As noted earlier, the main objective of testing at the stage of containment is to identify infected persons and isolate them. Since the virus appears to have already spread widely, and given the low testing capacity, it would be futile to continue using testing as a means of identifying infected persons.

Instead, the Health Ministry should repurpose the current capacity of about 5,000 tests per day to preventing infections at health facilities for two reasons: First, granting the above recommendations that the health system focus on severe cases, there is a need to test suspected severe cases in real time before admitting them as COVID-19 patients. Secondly, if infected patients visiting health facilities are not tested and isolated, they may infect other patients, increasing the risk of fatalities due to the virus and reducing health-seeking behavior by the general public due to fear of infection. Moreover, it can also increase the chance of exposure by healthcare providers, potentially depleting an already-constrained number of healthcare workers.
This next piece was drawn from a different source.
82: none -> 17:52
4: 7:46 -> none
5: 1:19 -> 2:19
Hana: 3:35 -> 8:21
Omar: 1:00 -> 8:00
  • Build capacity for systematic surveillance

In the absence of ramped up testing, there is a need to build capacity for systematic surveillance to generate reliable data that can inform adjustment to Ethiopia’s COVID-19 public health, social, economic and political responses. To this end, we should welcome the government plan to administer antibody surveys, which should be conducted at regular intervals to a representative sample population at systematically selected data-collection sites. Breaking down the data by geographic and population characteristics would offer a rich body of local information on the virus’s past and current level of penetration. This would help policymakers adjust Ethiopia’s public health and economic responses.